# Replacement Fluval Flora Bulb



## DemonAdmin (3 May 2013)

I've got a Fluval Flora with the Fluval PCL11 Lamp.  I caught the bulb flickering earlier and it's now packed up good and proper.  Just been searching the web for a replacement bulb and I can't seem to find one anywhere.

Does anyone know where I'd be able to find one? All help greatly appreciated, I'd rather not have to buy the entire unit.


----------



## Steve Smith (3 May 2013)

I think it's just a standard compact fluorescent tube isn't it?  

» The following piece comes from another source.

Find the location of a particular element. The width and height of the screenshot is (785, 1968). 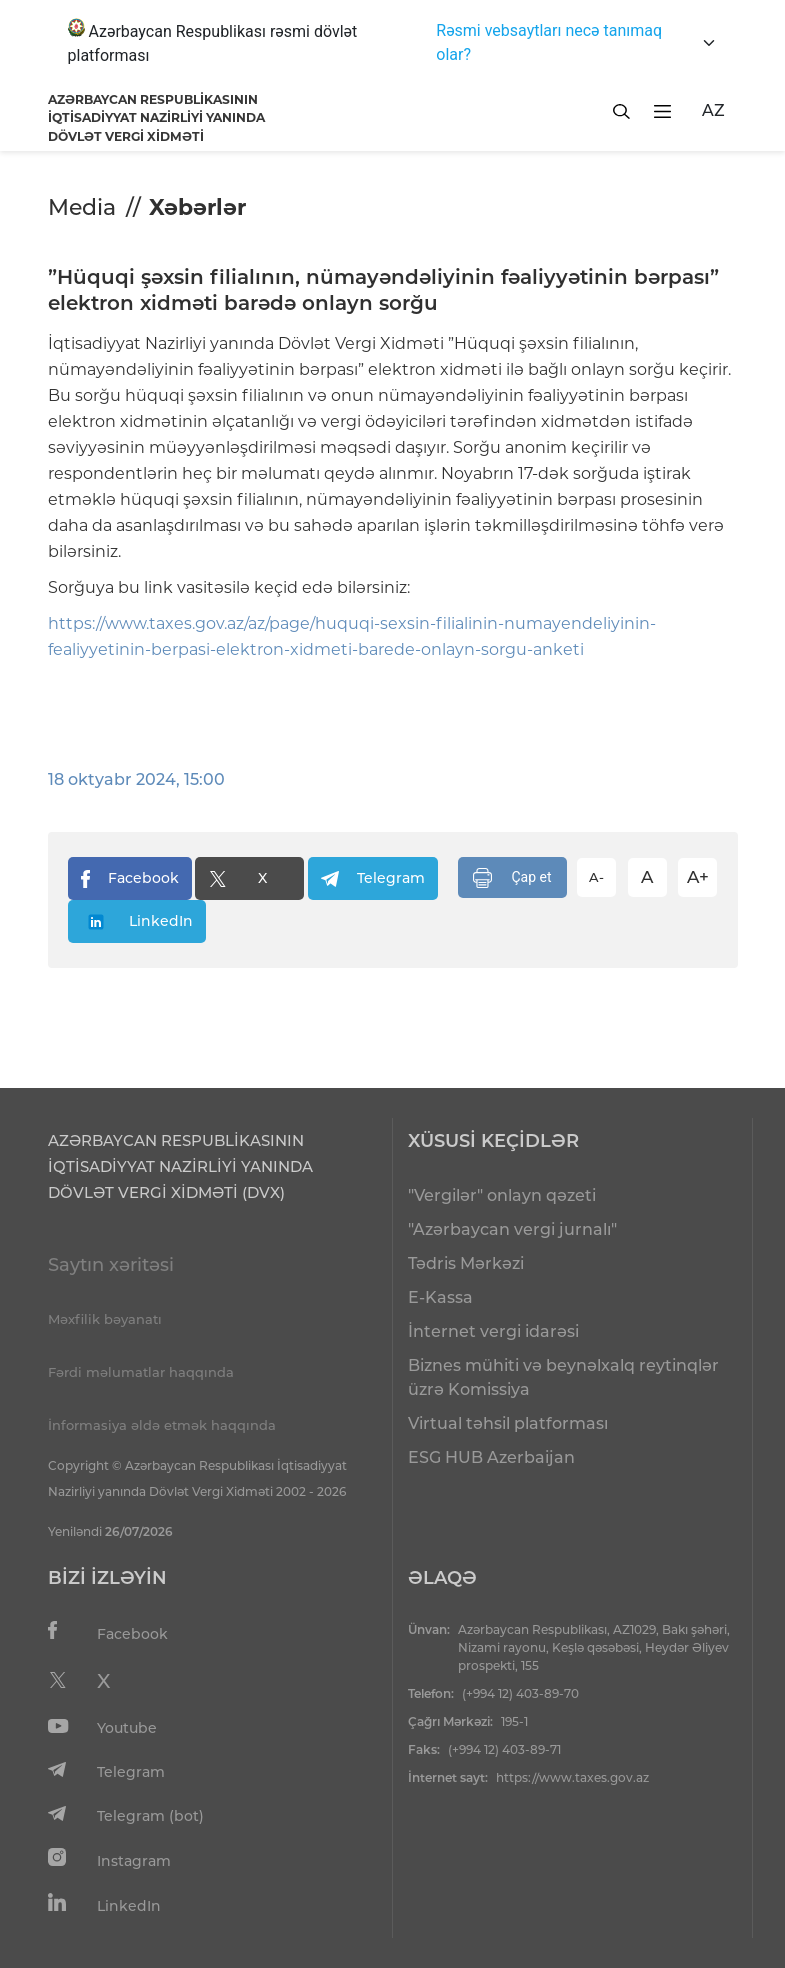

Something like this? 860 and 865 Daylight

(Check the pins on it though).


----------



## DemonAdmin (3 May 2013)

Steve Smith said:


> I think it's just a standard compact fluorescent tube isn't it?
> 
> Something like this? 860 and 865 Daylight
> 
> (Check the pins on it though).


That's what I thought, but it seems to have some kind of extra plastic fittings so that it screws into the bulb holder, like in the picture here.


----------



## DrRob (4 May 2013)

Haven't managed to get mine apart yet, it would appear that you'll need a dremmel or similar to get the plastic fittings off it. Otherwise it appears to be a fairly normal bulb, although I've not seen a 10k compact fluorescent tube on sale anywhere.


----------